Provided information:
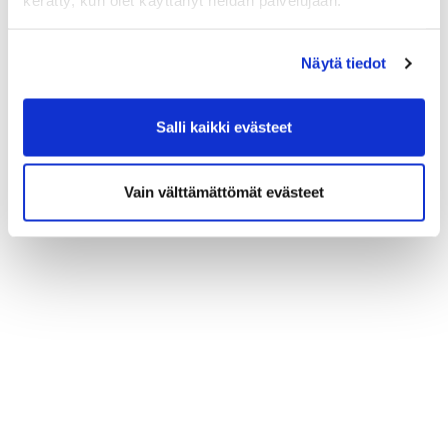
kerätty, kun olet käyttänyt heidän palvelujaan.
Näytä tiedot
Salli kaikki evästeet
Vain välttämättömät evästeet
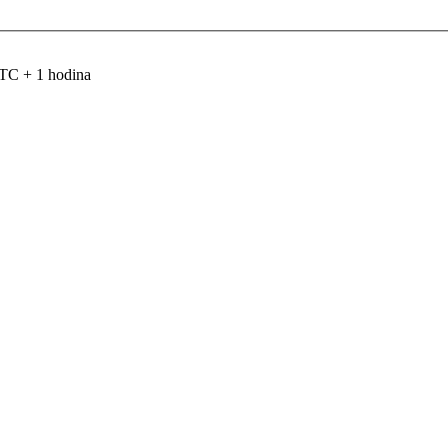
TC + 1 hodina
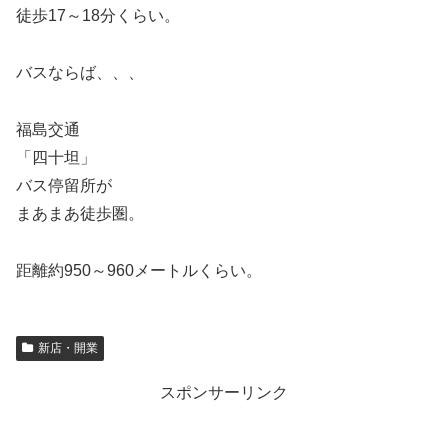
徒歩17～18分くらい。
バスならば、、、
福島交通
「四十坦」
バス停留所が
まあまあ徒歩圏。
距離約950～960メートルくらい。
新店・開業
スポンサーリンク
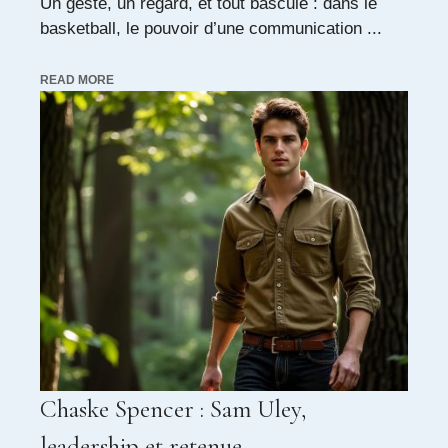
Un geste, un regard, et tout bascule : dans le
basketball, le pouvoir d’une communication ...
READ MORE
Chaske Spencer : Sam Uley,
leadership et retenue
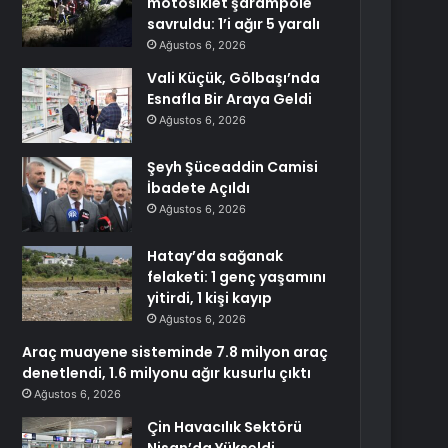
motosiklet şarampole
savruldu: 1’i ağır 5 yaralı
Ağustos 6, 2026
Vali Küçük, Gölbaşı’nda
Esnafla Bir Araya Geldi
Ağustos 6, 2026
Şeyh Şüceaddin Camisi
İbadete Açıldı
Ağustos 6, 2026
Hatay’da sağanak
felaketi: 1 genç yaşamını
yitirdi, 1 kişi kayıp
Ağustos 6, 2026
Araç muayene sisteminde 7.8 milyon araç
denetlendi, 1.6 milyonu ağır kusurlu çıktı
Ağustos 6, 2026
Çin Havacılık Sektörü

* * *

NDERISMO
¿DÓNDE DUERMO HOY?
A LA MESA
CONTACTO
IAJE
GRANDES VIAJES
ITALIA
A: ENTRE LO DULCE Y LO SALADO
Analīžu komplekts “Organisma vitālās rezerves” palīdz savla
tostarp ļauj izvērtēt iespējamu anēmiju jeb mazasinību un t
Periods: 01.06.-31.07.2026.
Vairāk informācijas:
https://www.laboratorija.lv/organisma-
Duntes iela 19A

What the task asks: Please repeat, exactly as written, the lines in the records above, starting with the one that has "Vain välttämättömät evästeet" and going on through the one that has "Çin Havacılık Sektörü". Pictures are to be left out.

Answer space:
Vain välttämättömät evästeet
TC + 1 hodina
徒歩17～18分くらい。
バスならば、、、
福島交通
「四十坦」
バス停留所が
まあまあ徒歩圏。
距離約950～960メートルくらい。
新店・開業
スポンサーリンク
Un geste, un regard, et tout bascule : dans le
basketball, le pouvoir d’une communication ...
READ MORE
Chaske Spencer : Sam Uley,
leadership et retenue
motosiklet şarampole
savruldu: 1’i ağır 5 yaralı
Ağustos 6, 2026
Vali Küçük, Gölbaşı’nda
Esnafla Bir Araya Geldi
Ağustos 6, 2026
Şeyh Şüceaddin Camisi
İbadete Açıldı
Ağustos 6, 2026
Hatay’da sağanak
felaketi: 1 genç yaşamını
yitirdi, 1 kişi kayıp
Ağustos 6, 2026
Araç muayene sisteminde 7.8 milyon araç
denetlendi, 1.6 milyonu ağır kusurlu çıktı
Ağustos 6, 2026
Çin Havacılık Sektörü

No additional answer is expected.